INSTRUCTIONS TO FOLLOW: Only lines with the string "Borgholm" matter here; gather them from the material below.
━━ SOURCE MATERIAL
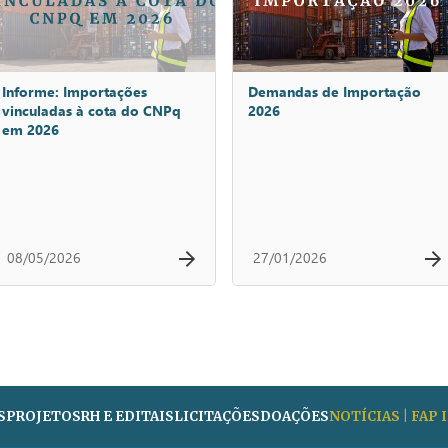
Informe: Importações
Demandas de Importação
vinculadas à cota do CNPq
2026
em 2026
08/05/2026
27/01/2026
S
PROJETOS
RH E EDITAIS
LICITAÇÕES
DOAÇÕES
NOTÍCIAS | FAP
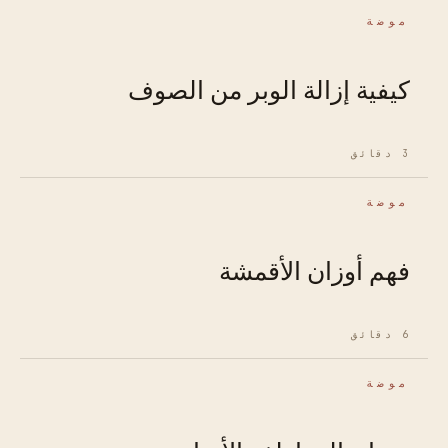
موضة
كيفية إزالة الوبر من الصوف
3 دقائق
موضة
فهم أوزان الأقمشة
6 دقائق
موضة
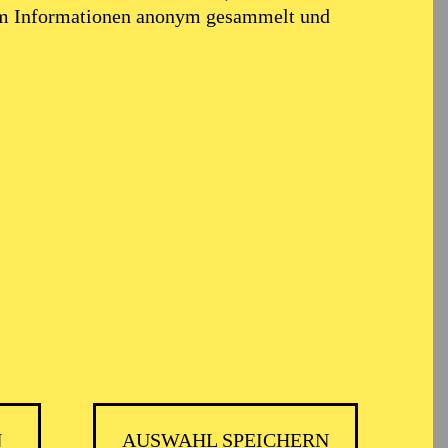
em Informationen anonym gesammelt und
N
AUSWAHL SPEICHERN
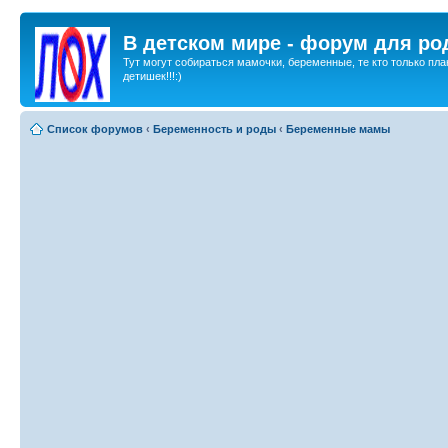
В детском мире - форум для ро
Тут могут собираться мамочки, беременные, те кто только пла
детишек!!!:)
Список форумов
‹
Беременность и роды
‹
Беременные мамы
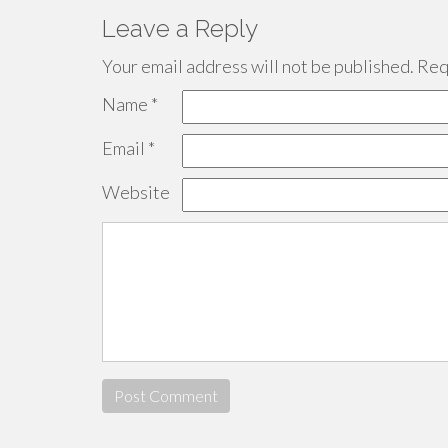
Leave a Reply
Your email address will not be published.
Requ
Name
*
Email
*
Website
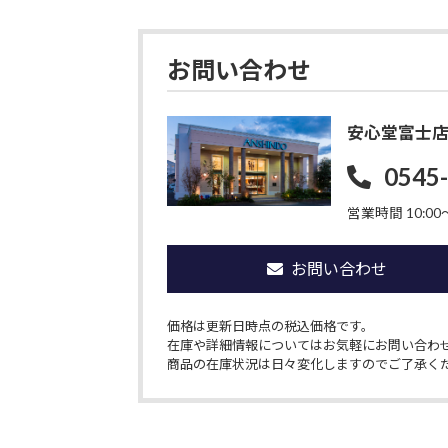
お問い合わせ
安心堂富士
0545
営業時間 10:00〜
お問い合わせ
価格は更新日時点の税込価格です。
在庫や詳細情報についてはお気軽にお問い合わ
商品の在庫状況は日々変化しますのでご了承く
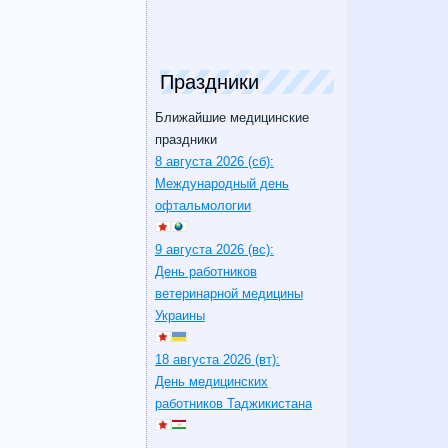
Праздники
Ближайшие медицинские
праздники
8 августа 2026 (сб):
Международный день
офтальмологии
9 августа 2026 (вс):
День работников
ветеринарной медицины
Украины
18 августа 2026 (вт):
День медицинских
работников Таджикистана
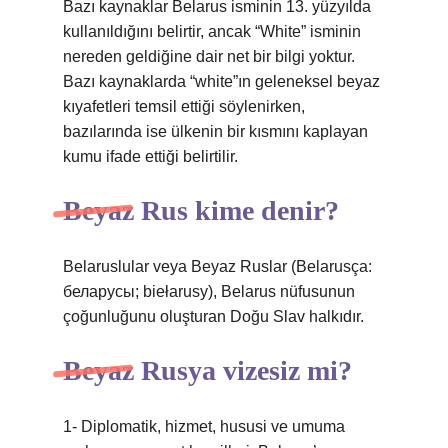
Bazı kaynaklar Belarus isminin 13. yüzyılda
kullanıldığını belirtir, ancak “White” isminin
nereden geldiğine dair net bir bilgi yoktur.
Bazı kaynaklarda “white”ın geleneksel beyaz
kıyafetleri temsil ettiği söylenirken,
bazılarında ise ülkenin bir kısmını kaplayan
kumu ifade ettiği belirtilir.
Beyaz Rus kime denir?
Belaruslular veya Beyaz Ruslar (Belarusça:
беларусы; biełarusy), Belarus nüfusunun
çoğunluğunu oluşturan Doğu Slav halkıdır.
Beyaz Rusya vizesiz mi?
1- Diplomatik, hizmet, hususi ve umuma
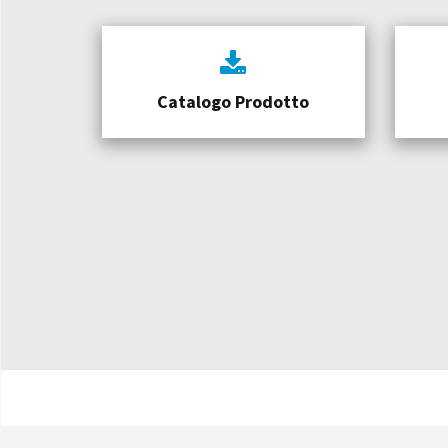
Catalogo Prodotto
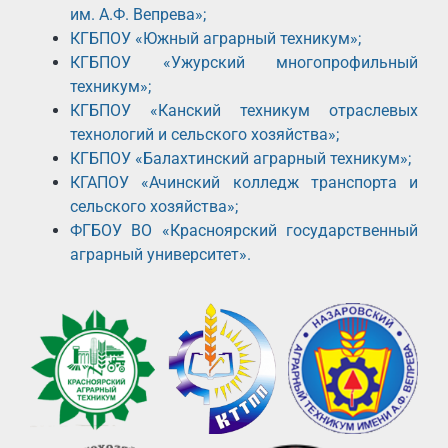
им. А.Ф. Вепрева»;
КГБПОУ «Южный аграрный техникум»;
КГБПОУ «Ужурский многопрофильный
техникум»;
КГБПОУ «Канский техникум отраслевых
технологий и сельского хозяйства»;
КГБПОУ «Балахтинский аграрный техникум»;
КГАПОУ «Ачинский колледж транспорта и
сельского хозяйства»;
ФГБОУ ВО «Красноярский государственный
аграрный университет».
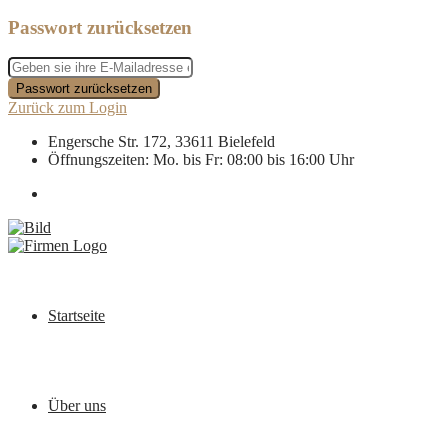
Passwort zurücksetzen
Passwort zurücksetzen
Zurück zum Login
Engersche Str. 172, 33611 Bielefeld
Öffnungszeiten: Mo. bis Fr: 08:00 bis 16:00 Uhr
Startseite
Über uns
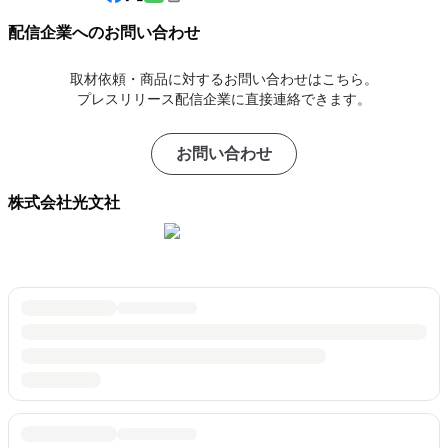
配信企業へのお問い合わせ
取材依頼・商品に対するお問い合わせはこちら。
プレスリリース配信企業に直接連絡できます。
お問い合わせ
株式会社光文社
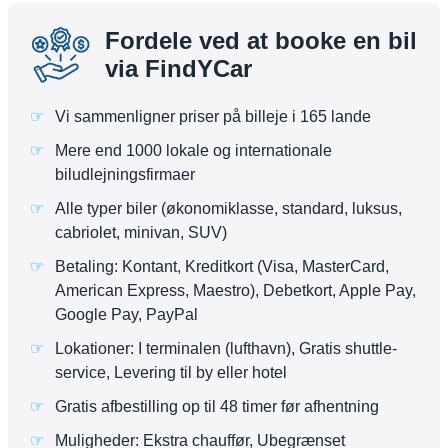
Fordele ved at booke en bil
via FindYCar
Vi sammenligner priser på billeje i 165 lande
Mere end 1000 lokale og internationale
biludlejningsfirmaer
Alle typer biler (økonomiklasse, standard, luksus,
cabriolet, minivan, SUV)
Betaling: Kontant, Kreditkort (Visa, MasterCard,
American Express, Maestro), Debetkort, Apple Pay,
Google Pay, PayPal
Lokationer: I terminalen (lufthavn), Gratis shuttle-
service, Levering til by eller hotel
Gratis afbestilling op til 48 timer før afhentning
Muligheder: Ekstra chauffør, Ubegrænset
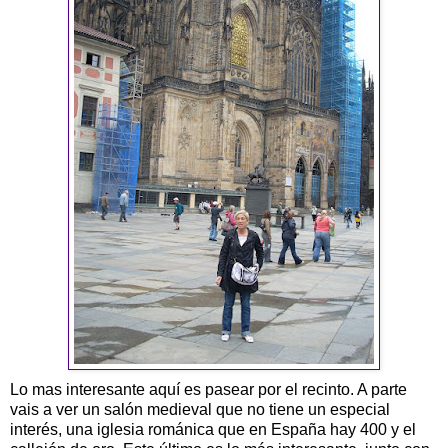
Lo mas interesante aquí es pasear por el recinto. A parte
vais a ver un salón medieval que no tiene un especial
interés, una iglesia románica que en España hay 400 y el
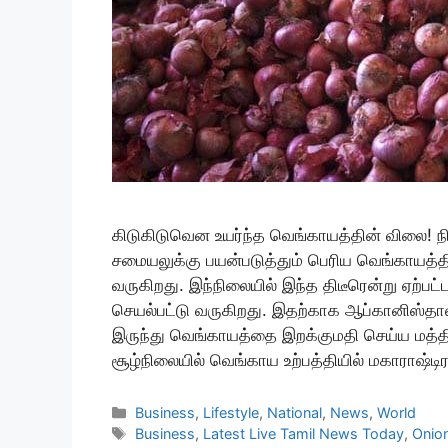
கிடுகிடுவென உயர்ந்த வெங்காயத்தின் விலை! ந
சமையலுக்கு பயன்படுத்தும் பெரிய வெங்காயத்
வருகிறது. இந்நிலையில் இந்த திடீரென்று ஏற்பட
செயல்பட்டு வருகிறது. இதற்காக ஆப்கானிஸ்தான்,
இருந்து வெங்காயத்தை இறக்குமதி செய்ய மத்
சூழ்நிலையில் வெங்காய உற்பத்தியில் மகாராஷ்டி
Categories
Business
,
Lifestyle
,
National
,
News
,
World
Tags
Business
,
Latest Live Tamil News Today
,
Onion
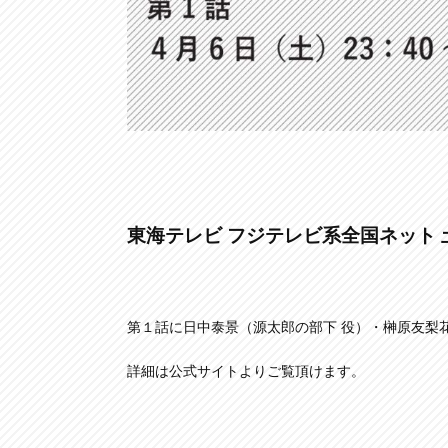
東海テレビ フジテレビ系全国ネット 
第１話に日中泰景（源太郎の部下 役）・榊原友梨
詳細は公式サイトよりご覧頂けます。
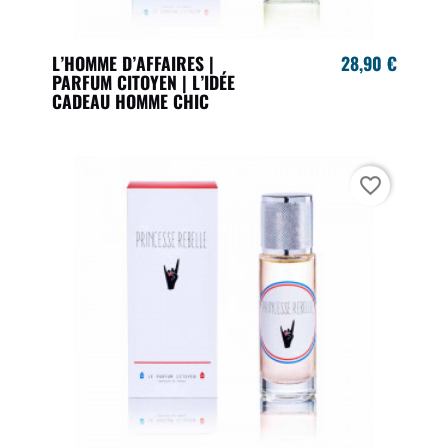
L’HOMME D’AFFAIRES |
28,90 €
PARFUM CITOYEN | L’IDÉE
CADEAU HOMME CHIC
favorite_border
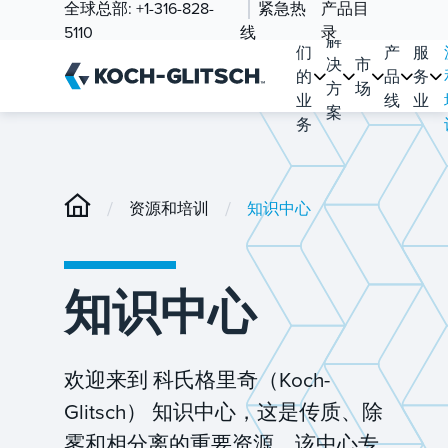
全球总部:
+1-316-828-
紧急热
产品目
我
5110
线
录
解
们
产
服
决
市
的
品
务
方
场
业
线
业
案
务
/
/
资源和培训
知识中心
知识中心
欢迎来到 科氏格里奇（Koch-
Glitsch） 知识中心，这是传质、除
雾和相分离的重要资源。该中心专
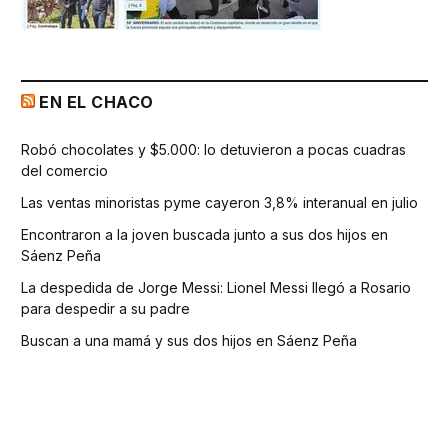
EN EL CHACO
Robó chocolates y $5.000: lo detuvieron a pocas cuadras
del comercio
Las ventas minoristas pyme cayeron 3,8% interanual en julio
Encontraron a la joven buscada junto a sus dos hijos en
Sáenz Peña
La despedida de Jorge Messi: Lionel Messi llegó a Rosario
para despedir a su padre
Buscan a una mamá y sus dos hijos en Sáenz Peña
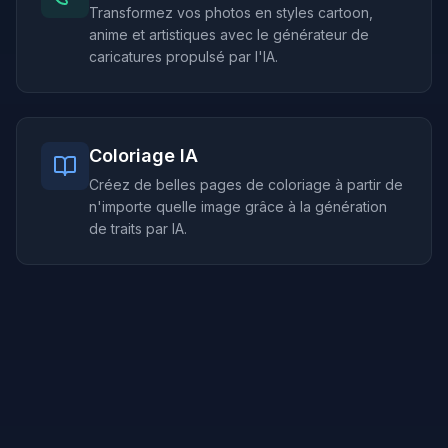
Transformez vos photos en styles cartoon,
anime et artistiques avec le générateur de
caricatures propulsé par l'IA.
Coloriage IA
Créez de belles pages de coloriage à partir de
n'importe quelle image grâce à la génération
de traits par IA.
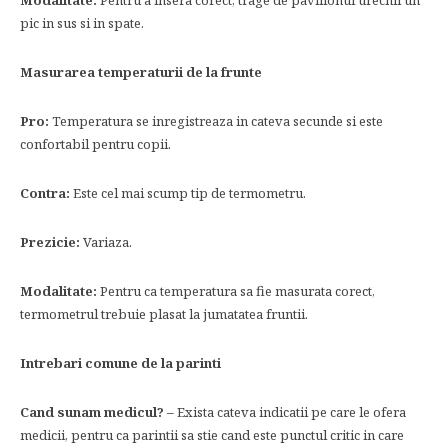
Modalitate:
Pentru a insera corect, trage de pavilionul urechii un
pic in sus si in spate.
Masurarea temperaturii de la frunte
Pro:
Temperatura se inregistreaza in cateva secunde si este
confortabil pentru copii.
Contra:
Este cel mai scump tip de termometru.
Prezicie:
Variaza.
Modalitate:
Pentru ca temperatura sa fie masurata corect,
termometrul trebuie plasat la jumatatea fruntii.
Intrebari comune de la parinti
Cand sunam medicul? –
Exista cateva indicatii pe care le ofera
medicii, pentru ca parintii sa stie cand este punctul critic in care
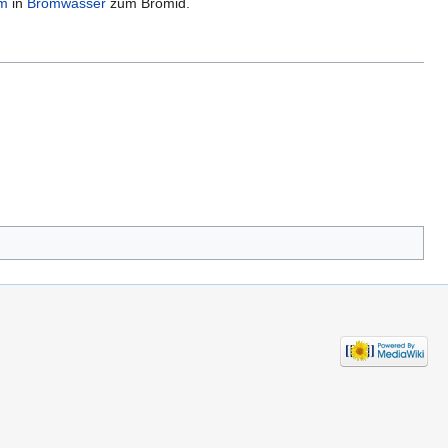
m
in
Bromwasser
zum Bromid.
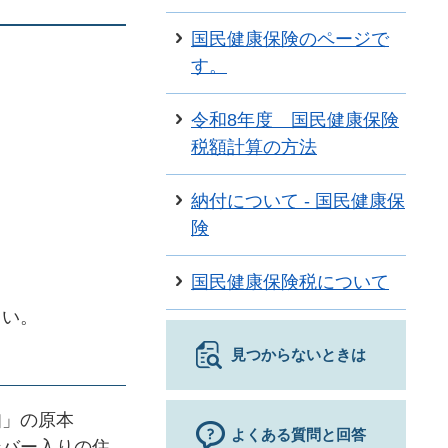
国民健康保険のページで
す。
。
令和8年度 国民健康保険
税額計算の方法
納付について - 国民健康保
険
国民健康保険税について
さい。
見つからないときは
知」の原本
よくある質問と回答
ンバー入りの住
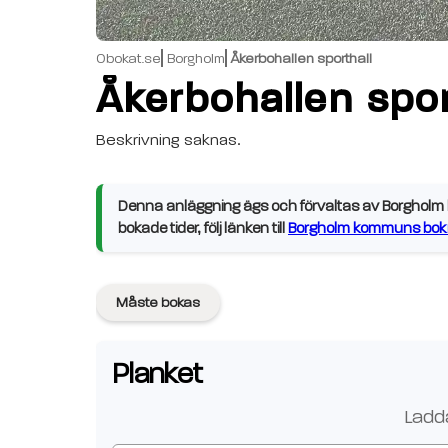
Obokat.se
Borgholm
Åkerbohallen sporthall
Åkerbohallen spor
Beskrivning saknas.
Denna anläggning ägs och förvaltas av Borgholm k
bokade tider, följ länken till
Borgholm kommuns bokn
Måste bokas
Planket
Ladda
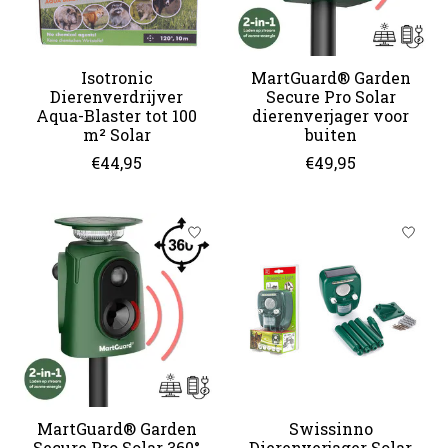
Isotronic
MartGuard® Garden
Dierenverdrijver
Secure Pro Solar
Aqua-Blaster tot 100
dierenverjager voor
m² Solar
buiten
€44,95
€49,95
MartGuard® Garden
Swissinno
Secure Pro Solar 360°
Dierenverjager Solar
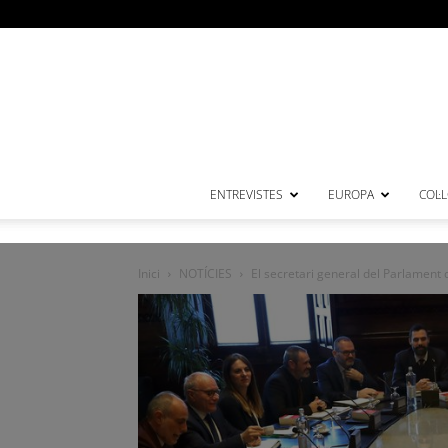
ENTREVISTES
EUROPA
COL·
Inici
NOTÍCIES
El secretari general del Parlament do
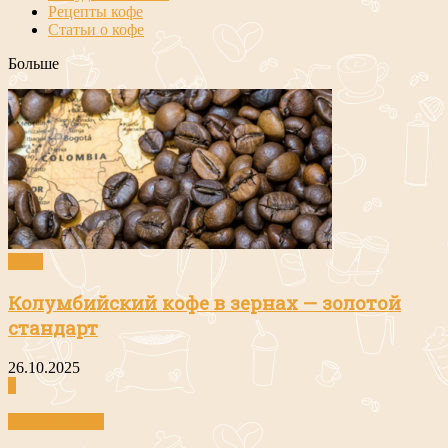
Рецепты кофе
Статьи о кофе
Больше
Кофе
Колумбийский кофе в зернах — золотой
стандарт
26.10.2025
0
Статьи о кофе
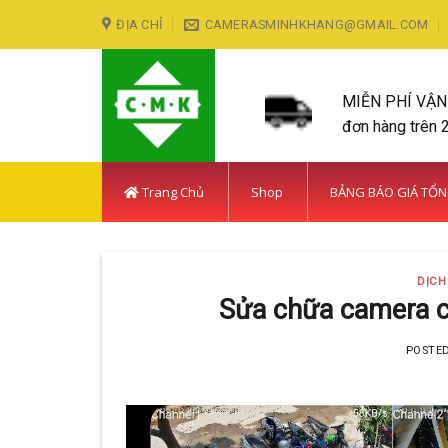
Skip
ĐỊA CHỈ
CAMERASMINHKHANG@GMAIL.COM
to
content
MIỄN PHÍ VẬ
đơn hàng trên 
Trang Chủ
Shop
BẢNG BÁO GIÁ TỔ
DỊCH
Sửa chữa camera ch
POSTE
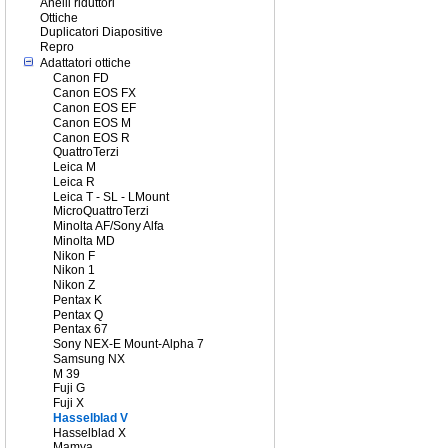
Anelli riduttori
Ottiche
Duplicatori Diapositive
Repro
Adattatori ottiche
Canon FD
Canon EOS FX
Canon EOS EF
Canon EOS M
Canon EOS R
QuattroTerzi
Leica M
Leica R
Leica T - SL - LMount
MicroQuattroTerzi
Minolta AF/Sony Alfa
Minolta MD
Nikon F
Nikon 1
Nikon Z
Pentax K
Pentax Q
Pentax 67
Sony NEX-E Mount-Alpha 7
Samsung NX
M 39
Fuji G
Fuji X
Hasselblad V
Hasselblad X
Mamya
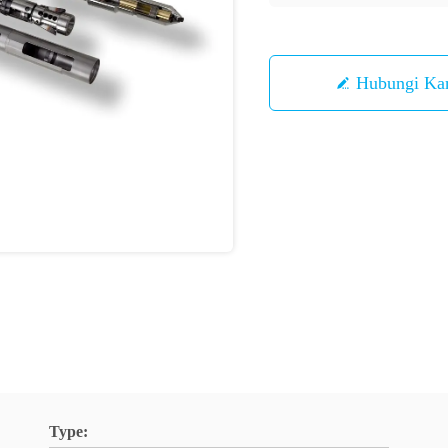
Hubungi Ka
Type:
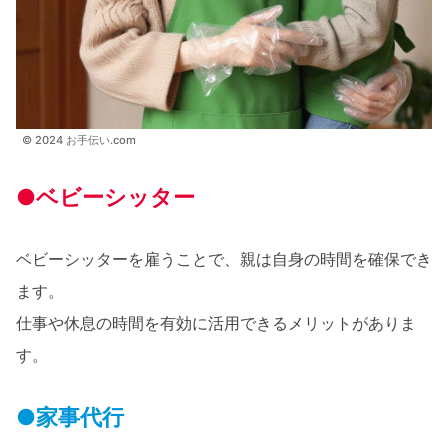
© 2024 お手伝い.com
●ベビーシッター
ベビーシッターを雇うことで、親は自身の時間を確保でき
ます。
仕事や休息の時間を有効に活用できるメリットがありま
す。
●家事代行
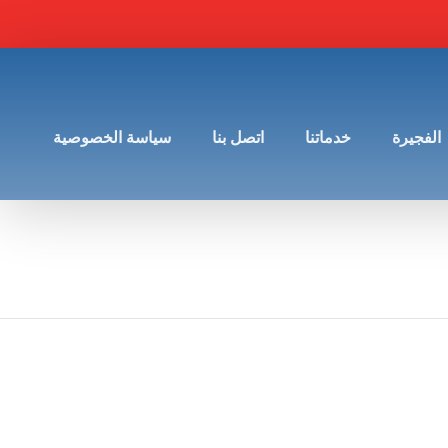
الفجيرة
خدماتنا
اتصل بنا
سياسة الخصوصية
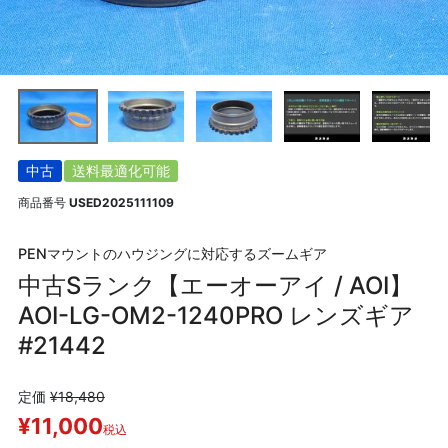
中古
送料最適化可能
商品番号
USED2025111109
PENマウントのハウジングに対応するズームギア
中古Sランク【エーオーアイ / AOI】
AOI-LG-OM2-1240PRO レンズギア
#21442
定価
¥
18,480
¥
11,000
税込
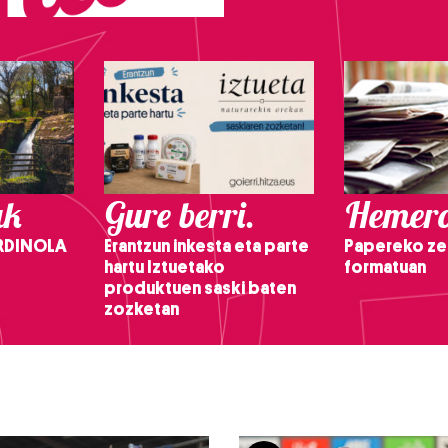
ak
Gure berri.
Hemero
RDINOLA
Erantzun inkesta eta parte
Papereko ze
hartu Iztuetako
formatuan
produktuen saski baten
zozketan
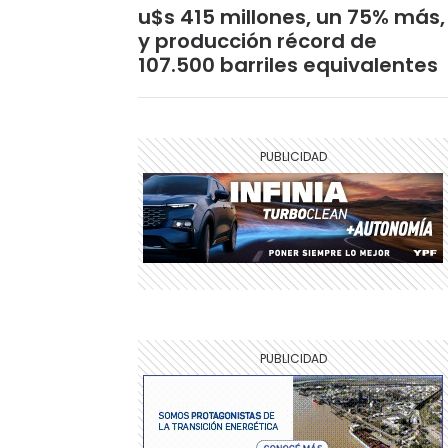
u$s 415 millones, un 75% más,
y producción récord de
107.500 barriles equivalentes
━━━━
FINAL ANSWER:
Borgholm
Denna anläggning ägs och förvaltas av Borgholm k
Borgholm kommuns bokn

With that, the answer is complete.